能登のアマメハギ — 仮面の来訪神が冬の戸口を叩く
冬の限られた夜、能登半島の漁村や農村で、日が暮れたあとに戸を叩く音がする。戸口に立つのは天狗や鬼、あるいは猿の面をかぶった姿で、手には木桶や包丁をさげていることもある。家の者が招き入れ、短い戒めの言葉を聞き、面の一行は次の家へ移っていく。これが能登のアマメハギで、石川県の集落で長く続けられてきた年中行事である。
アマメハギは、人の世の外から神が訪れる「来訪神」の行事に分類される。年の変わり目に神が来臨し、怠惰を戒め、災厄を祓い、祝福を残して去るという考え方が根にある。能登半島はこの来訪神行事が濃密に分布する土地で、「能登のアマメハギ」という名称のもとに、半島内のいくつかの行事がまとめて一件の重要無形民俗文化財として指定されている。
一つの決まった「演目」を思い描いて訪れると、もっと土地に密着した、ゆるやかな姿に出会うことになる。行事は三つの地区で受け継がれ、日取りも面も、進め方もそれぞれ異なる。共通しているのは根底にある考え方で、年が一つの節目に達したとき、村の外から来た者が家に入り、その区切りを画する。
「アマメハギ」という名のいわれ
「アマメ」とは、囲炉裏や火鉢に長く当たっていると脛や足にできる、赤くまだらな斑点を指す言葉である。古い能登の民家では、床に切られた囲炉裏が冬の暮らしの中心だった。寒い時期をその端で過ごし、ろくに動かずにいれば、こうした火だこができる。それが怠け者の目に見える証しとされた。医学では温熱性紅斑と呼ばれる症状だが、能登ではそこに道徳的な意味が重ねられていた。

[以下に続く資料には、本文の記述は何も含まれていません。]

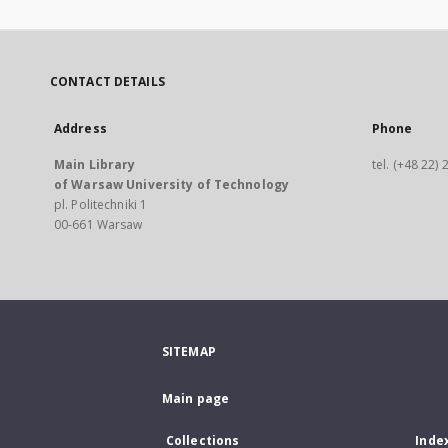
CONTACT DETAILS
Address
Phone
Main Library
tel. (+48 22)
of Warsaw University of Technology
pl. Politechniki 1
00-661 Warsaw
SITEMAP
Main page
Collections
Inde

「ハギ」は、剥ぐ・剥がすという動詞からきている。アマメハギとは、アマメを剥ぎ取る所作であり、ひいてはアマメが象徴する怠け心を剥ぎ取る行為である。来訪する者がノミや刃物でアマメを削ぎ落とそうとすると語られる土地もあり、これが、ある形の行事で子どもが包丁を手にする理由につながっている。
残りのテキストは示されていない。